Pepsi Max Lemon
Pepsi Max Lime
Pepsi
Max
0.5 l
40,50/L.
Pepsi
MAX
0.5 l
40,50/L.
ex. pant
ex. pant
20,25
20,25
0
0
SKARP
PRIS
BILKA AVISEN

◇ ◇ ◇ ◇ ◇ ◇ ◇

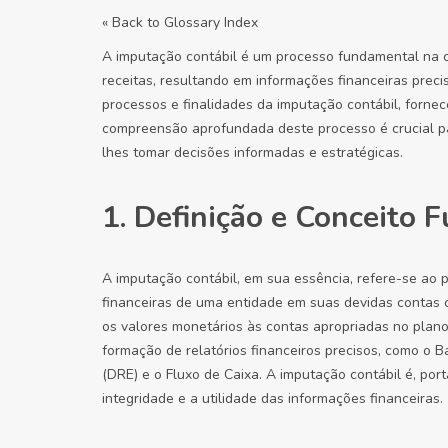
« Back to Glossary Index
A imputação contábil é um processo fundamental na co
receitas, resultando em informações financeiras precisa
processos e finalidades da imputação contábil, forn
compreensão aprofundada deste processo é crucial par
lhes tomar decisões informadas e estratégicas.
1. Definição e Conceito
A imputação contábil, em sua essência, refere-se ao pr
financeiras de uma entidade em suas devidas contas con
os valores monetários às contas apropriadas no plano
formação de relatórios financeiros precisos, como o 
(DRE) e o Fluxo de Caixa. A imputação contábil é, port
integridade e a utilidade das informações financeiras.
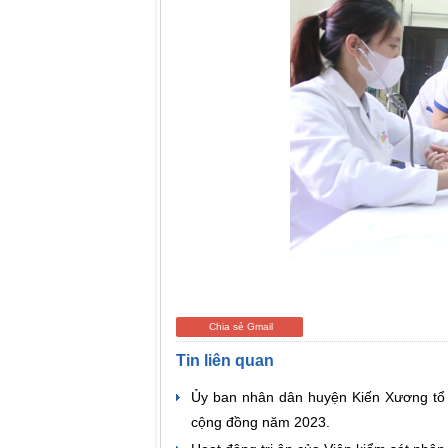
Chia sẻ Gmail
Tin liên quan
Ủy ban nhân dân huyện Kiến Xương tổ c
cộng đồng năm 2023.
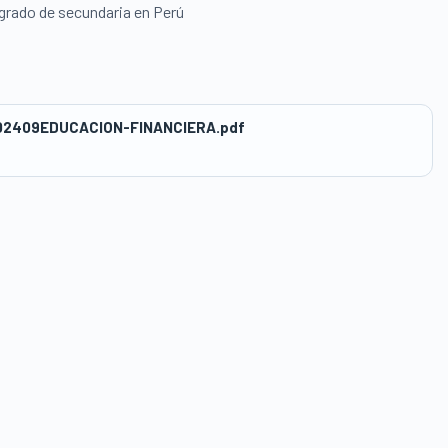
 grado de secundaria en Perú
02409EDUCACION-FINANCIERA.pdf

◇ ◇ ◇ ◇ ◇ ◇ ◇

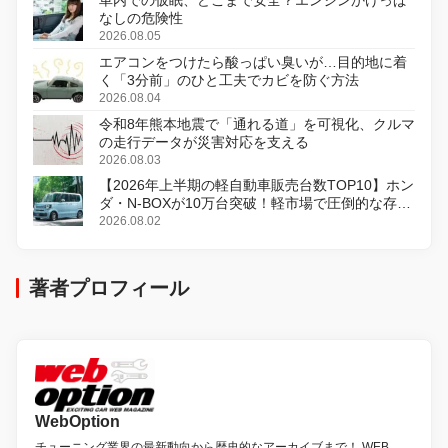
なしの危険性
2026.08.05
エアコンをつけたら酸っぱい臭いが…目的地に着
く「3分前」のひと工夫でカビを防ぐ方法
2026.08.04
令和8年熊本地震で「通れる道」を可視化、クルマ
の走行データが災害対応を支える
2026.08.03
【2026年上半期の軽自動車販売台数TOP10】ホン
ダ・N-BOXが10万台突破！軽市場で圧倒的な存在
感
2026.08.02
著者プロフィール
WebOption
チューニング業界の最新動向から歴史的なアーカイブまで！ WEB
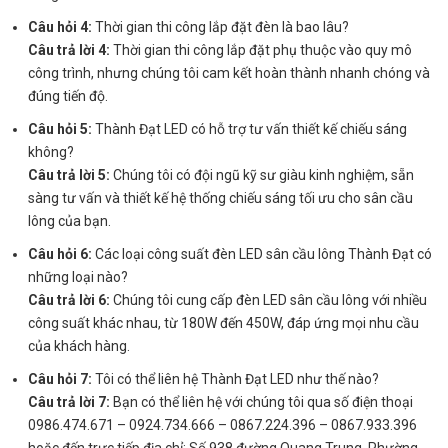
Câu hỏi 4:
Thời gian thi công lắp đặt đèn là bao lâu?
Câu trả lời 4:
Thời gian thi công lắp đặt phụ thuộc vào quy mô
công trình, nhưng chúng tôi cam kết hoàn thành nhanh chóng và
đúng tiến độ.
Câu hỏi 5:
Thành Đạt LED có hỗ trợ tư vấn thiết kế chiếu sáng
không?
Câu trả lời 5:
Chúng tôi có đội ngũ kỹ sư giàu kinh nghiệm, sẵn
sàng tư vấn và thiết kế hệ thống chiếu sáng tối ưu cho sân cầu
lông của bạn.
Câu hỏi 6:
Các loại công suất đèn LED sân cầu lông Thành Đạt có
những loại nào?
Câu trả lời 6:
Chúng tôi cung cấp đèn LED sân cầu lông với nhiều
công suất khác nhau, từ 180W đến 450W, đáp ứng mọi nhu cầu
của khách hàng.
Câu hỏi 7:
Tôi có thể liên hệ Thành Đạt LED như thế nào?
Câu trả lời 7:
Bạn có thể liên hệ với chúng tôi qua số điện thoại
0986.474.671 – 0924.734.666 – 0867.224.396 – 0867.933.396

◇ ◇ ◇ ◇ ◇ ◇ ◇

What is being asked ->
The answer must be the part of the records that opens with the line containing "の走行データが災害対応を支える" and closes with the line containing "những loại nào?", reproduced exactly, with no pictures.

Output of the exercise ->
の走行データが災害対応を支える
2026.08.03
【2026年上半期の軽自動車販売台数TOP10】ホン
ダ・N-BOXが10万台突破！軽市場で圧倒的な存在
感
2026.08.02
著者プロフィール
WebOption
チューニング業界の最新動向から歴史的なアーカイブまで！ WEB
Câu hỏi 4:
Thời gian thi công lắp đặt đèn là bao lâu?
Câu trả lời 4:
Thời gian thi công lắp đặt phụ thuộc vào quy mô
công trình, nhưng chúng tôi cam kết hoàn thành nhanh chóng và
đúng tiến độ.
Câu hỏi 5:
Thành Đạt LED có hỗ trợ tư vấn thiết kế chiếu sáng
không?
Câu trả lời 5:
Chúng tôi có đội ngũ kỹ sư giàu kinh nghiệm, sẵn
sàng tư vấn và thiết kế hệ thống chiếu sáng tối ưu cho sân cầu
lông của bạn.
Câu hỏi 6:
Các loại công suất đèn LED sân cầu lông Thành Đạt có
những loại nào?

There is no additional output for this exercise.